NP field team members met today with the 92 persons living in a house in Zone 1. Angélica Macario, a Quiche woman whose father was assassinated in the 1990s, assisted us with translation (many of the women do not speak Spanish). We were able to determine that:

--They must move out of this house within ten days;
--One woman is pregnant and has no plans for where or how she will give birth;
--Because they fled in May, they were not able to plant their crops, hence will have no harvest in December. They face an economic crisis. They are entirely dependent now on donations from organizations in Guatemala for their subsistence, but even with immediate action on the part of the authorities, they will need assistance at a minimum until January 2009. Even with successful resolution, they will not be able to plant until May 2008 at the earliest.
--Children from babies to teenagers are confined to this house 24 hours a day with only minimal schooling and recreation.

The Los Ciminentos case was brought to La Unidad de Proteccion de Defensoras y Defensores de Derechos Humanos, the group we accompany. The refugee's situation falls outside La Unidad mission of representing human rights defenders. Cases have been filed with the prosecutor and the Guatemalan Human Rights Ombudsman. Police attempted to challenge the patrulleras, but were fired upon. The police fled the community and have not returned. The refugees want very much to return home, but even those who remain there, go to the mountains for safety at night.
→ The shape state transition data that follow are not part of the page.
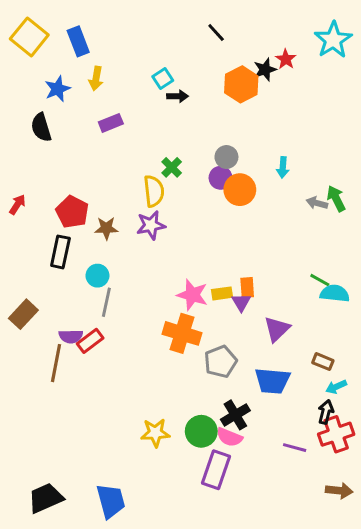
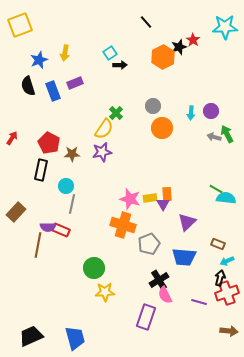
yellow square: (29, 37) -> (20, 25), turned 30
cyan star: (333, 40) -> (225, 27), turned 30
blue rectangle: (78, 41) -> (53, 91), moved
purple circle: (221, 178) -> (211, 111), moved
yellow semicircle: (154, 191) -> (104, 129), turned 40
red rectangle: (90, 341) -> (61, 230), turned 60
green circle: (201, 431) -> (94, 268), moved
pink semicircle: (229, 437) -> (165, 295), moved, turned 42

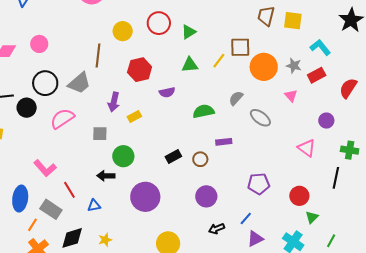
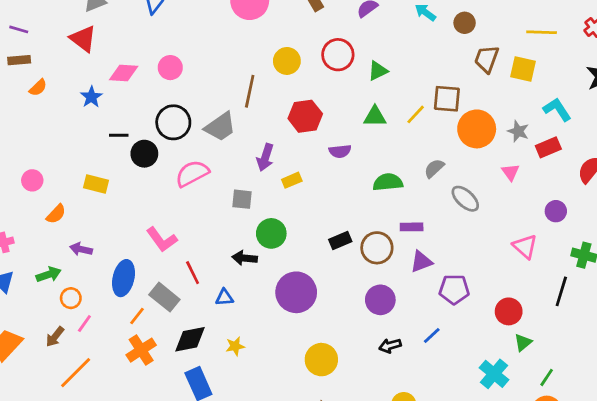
brown circle: (200, 159) -> (377, 248), size x1.5
purple triangle: (255, 239) -> (421, 262), moved

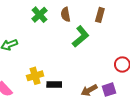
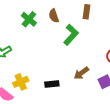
yellow cross: (35, 76) -> (21, 82), moved
brown arrow: (89, 90) -> (81, 73), moved

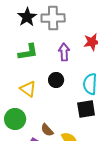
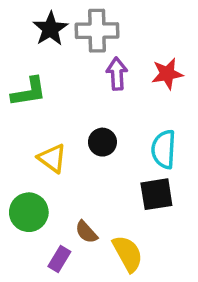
green L-shape: (28, 52) -> (29, 92), moved
purple arrow: (64, 52) -> (117, 74), moved

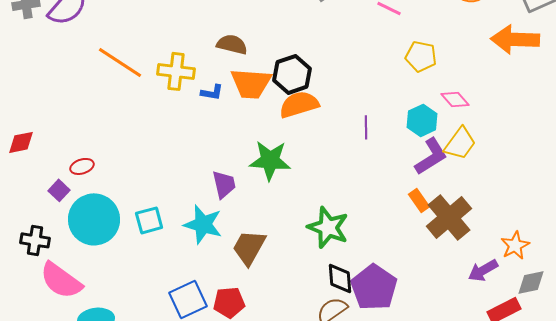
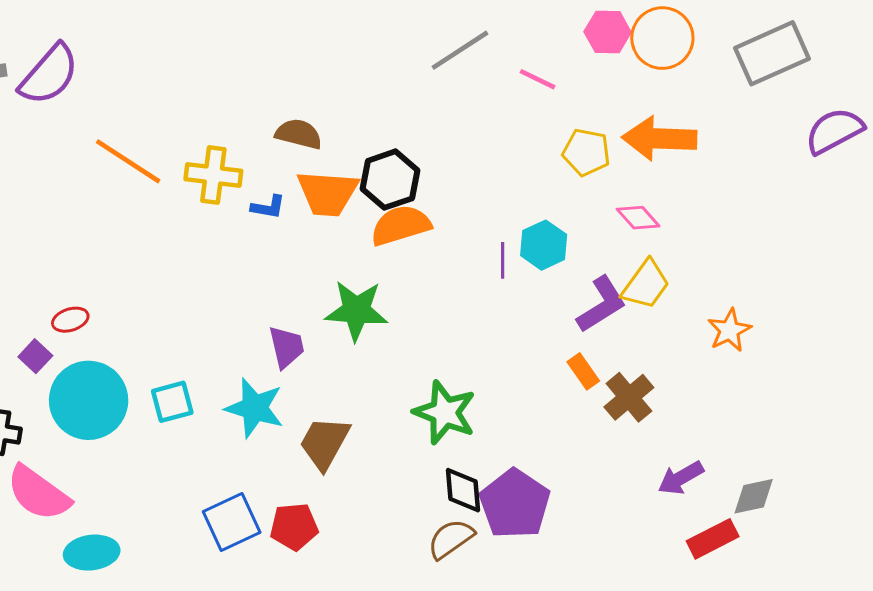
orange arrow: (515, 39) -> (659, 139), moved
cyan hexagon: (422, 120) -> (544, 245), moved
brown cross: (449, 217) -> (629, 397), size x0.7
orange star: (515, 245) -> (729, 330), moved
According to Liam Mahony and Luis Enrique Eguren Unarmed Bodyguards (Kumarian Press, 1997) "The civil patrols, started in 1981 under the presidency of Lucas Garcia, were a fundamental counterinsurgency tool for keeping the population from supporting the guerrillas [the armed revolutionaries]. Patrol service consisted of a twelve-to twenty-four hour shift without pay each week. Poor campesinos were forced to do road construction, spy on neighbors, and accompany army soldiers searching for guerrillas. A force of 25,000 civil patrollers in 1982 grew to 900,000 by 1984 – more than three-quarters of the adult male population of the northwest highlands." (page 58). During this time, Lucas Garcia and his successor Rios Montt, conducted "scorched earth" genocide against the campesino population with the rationale that campesinos (whose land had been seized legally and illegally over the last hundred years) would side with the guerrillas and must be eliminated.

The army under Lucas Garcia manipulated the more traditional Indian population to turn against their neighbors and relatives because they were involved in Acción Católica which was trying to help the Indian people with fertilizer and buying at cost in cooperatives. Acción Católica and its members were labeled "communist" and thus became the targets of the army. Members of patrullas in Los Cimientos not only participated in the burning of homes and devastation of fields and whole slaughter of the villagers, but they systematically denied women the right to walk in the streets, to have meetings, or to participate in community events. The reason was that they were being raped and kept as sex slaves and the patrulleras didn't want them to name names or even talk to each other. In the oral histories (AVANSCO, Se Cambió El Tiempo: Conflicto y Poder en Territorio K'iche' 1980-1996, 2001) women (some of whom were pre teen girls at the time) interviewed for that study could hardly talk about these "violations" by neighbors and friends. Patrulla members were shot if they refused to rape a woman. Some of the leaders of the patrullas became wealthy through the seizure of people's land and have seized the leadership of the community although the only elected officials are in the town, not in this rural community. Legally, the patrulleras do not exist because involuntary servitude was outlawed by the 1985 constitution. However, the same people still have this de facto power. The deep resentment and helplessness toward the ladinos [non-Indians] from the seizure of Indian land in the 1880s to the 1950s was compounded by the divisions between the Indian campesinos over land reform in the mid 1950s. In the brief period of land reform in the mid 50s, the government seized land from the ladino owners for agricultural reform. The former occupants of the finca (plantation) claimed their right to the land to work communally as had their ancestors. The government also awarded the land to Indian campesinos (farmers) to own individually. So for several years the two groups fought in court over their entitlements to that specific piece of land to no one's satisfaction. It was impossible to have both communal and individual ownership because the land required rotation of crops, something that couldn't be done under individual ownership. These conflicts pitted poor campesinos against each other.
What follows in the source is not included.